Task.
The reply should contain every entry exactly as given, with no pictures in it.

Data for this exercise.
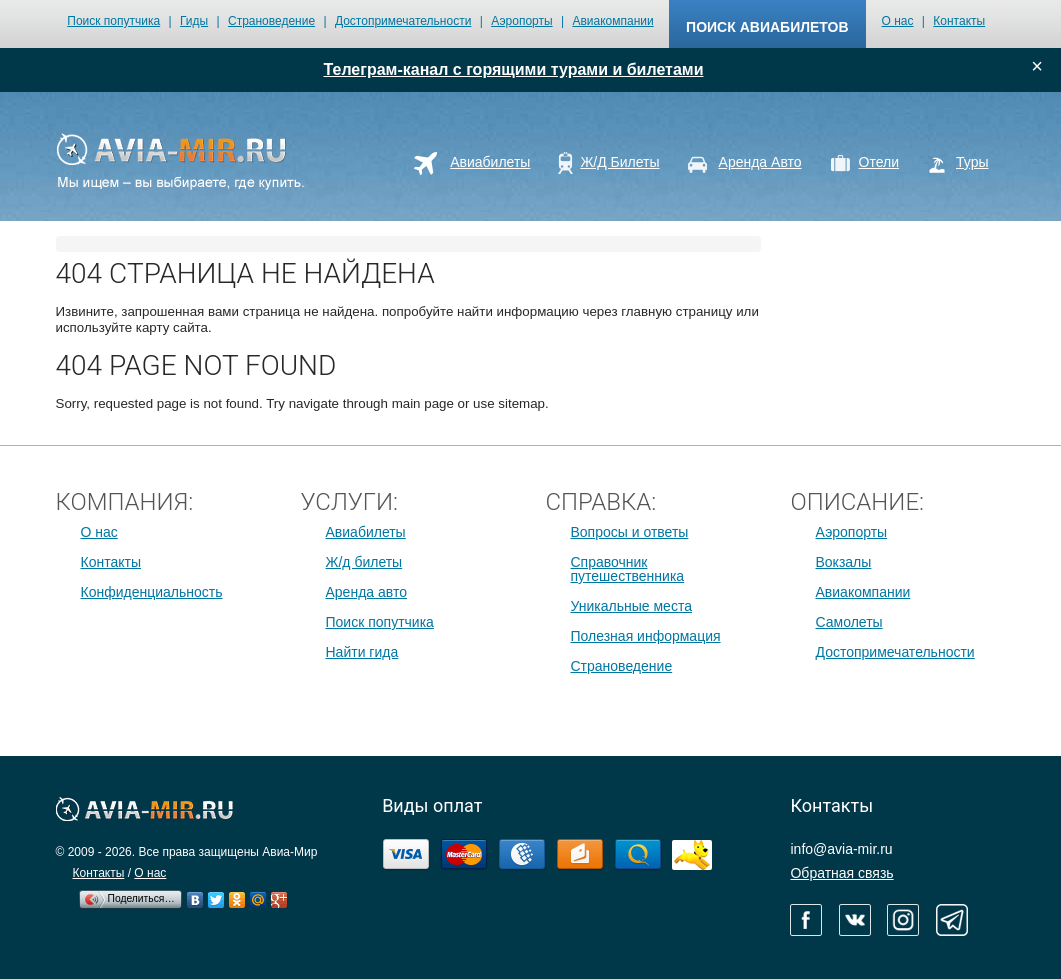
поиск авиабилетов (767, 27)
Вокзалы (844, 562)
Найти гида (362, 652)
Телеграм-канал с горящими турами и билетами (514, 69)
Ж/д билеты (364, 562)
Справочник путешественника (628, 569)
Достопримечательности (403, 21)
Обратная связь (841, 873)
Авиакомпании (612, 21)
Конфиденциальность (152, 592)
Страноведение (271, 21)
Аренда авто (366, 592)
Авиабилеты (366, 532)
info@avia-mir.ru (841, 849)
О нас (898, 21)
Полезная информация (646, 636)
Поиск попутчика (113, 21)
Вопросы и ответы (630, 532)
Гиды (194, 21)
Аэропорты (521, 21)
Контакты (959, 21)
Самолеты (849, 622)
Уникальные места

Response box.
поиск авиабилетов (767, 27)
Вокзалы (844, 562)
Найти гида (362, 652)
Телеграм-канал с горящими турами и билетами (514, 69)
Ж/д билеты (364, 562)
Справочник путешественника (628, 569)
Достопримечательности (403, 21)
Обратная связь (841, 873)
Авиакомпании (612, 21)
Конфиденциальность (152, 592)
Страноведение (271, 21)
Аренда авто (366, 592)
Авиабилеты (366, 532)
info@avia-mir.ru (841, 849)
О нас (898, 21)
Полезная информация (646, 636)
Поиск попутчика (113, 21)
Вопросы и ответы (630, 532)
Гиды (194, 21)
Аэропорты (521, 21)
Контакты (959, 21)
Самолеты (849, 622)
Уникальные места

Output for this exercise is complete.